At the time I was growing up, New York City was lucky enough to have three major league baseball teams, the powerhouse Yankees, the Giants who played in the Polo Grounds where Willie Mays patrolled center field, and Brooklyn's favorite, the Dodgers. It was very frustrating for Dodger fans back then because despite having great players like Robinson, Snyder, Hodges, Campanella and Furillo, and playing good baseball, they always lost in the World Series to the Yankees. In 1941, '47, '49, '52, '53, '55 and 1956 they played the Yankees in the World Series and lost every time except in 1955, the year Brooklyn had it's sweet revenge.
I tried my best not to gloat when the Yankees won title after title, not because I didn't want to, but most of my friends were Dodger fans and I valued my front teeth. Maybe the Dodger's most heartbreaking loss came, not at the hands of the New York Yankees, but by the New York Giants. In 1951 the two teams were in a three-game playoff for the National League Pennant after the Dodgers had squandered a 13-game lead they held in August. Each team having won a game, the pennant came down to game three. The Dodgers looked solid as they led 4-1 in the bottom of the ninth inning when their pitching ace, Don Newcombe, began to tire and gave up a run, making the score 4-2.

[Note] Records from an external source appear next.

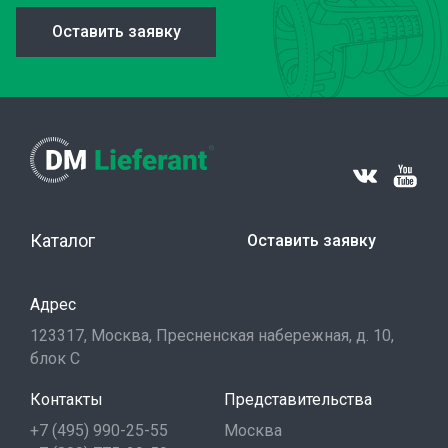
Оставить заявку
Каталог
Оставить заявку
Адрес
123317, Москва, Пресненская набережная, д. 10,
блок С
Контакты
Представительства
+7 (495) 990-25-55
Москва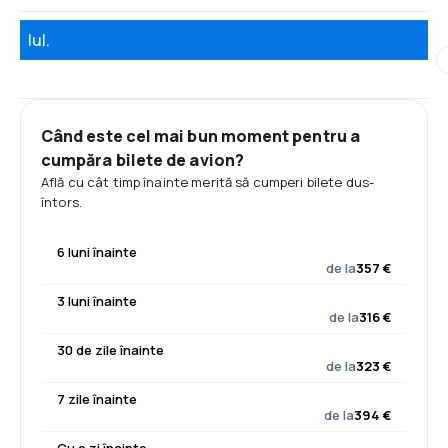
Iul.
Când este cel mai bun moment pentru a
cumpăra bilete de avion?
Află cu cât timp înainte merită să cumperi bilete dus-
întors.
6 luni înainte
de la
357 €
3 luni înainte
de la
316 €
30 de zile înainte
de la
323 €
7 zile înainte
de la
394 €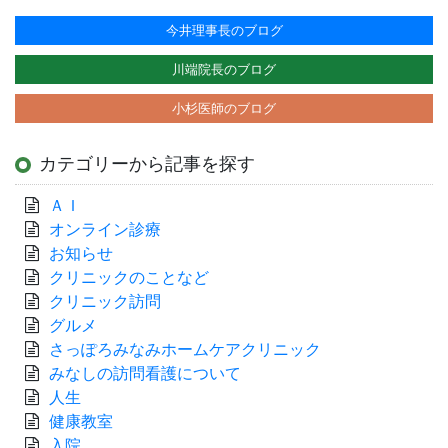
今井理事長のブログ
川端院長のブログ
小杉医師のブログ
カテゴリーから記事を探す
ＡＩ
オンライン診療
お知らせ
クリニックのことなど
クリニック訪問
グルメ
さっぽろみなみホームケアクリニック
みなしの訪問看護について
人生
健康教室
入院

Newcombe tried to take himself out of the game, but was convinced to continue on the mound by second baseman Jackie Robinson, a fateful error in judgement. The Giants touched Newcombe for a couple of more hits, and Dodger manager Charlie Dressen pulled Newcombe and replaced him with Ralph Branca. With men on second and third, the Giants' Bobby Thompson came to the plate. On Branca's third pitch, he yanked a fastball down the left-field line and over the invitingly close outfield fence. The ball disappeared into the stands for a game-ending three-run homer, just above the 315 marker.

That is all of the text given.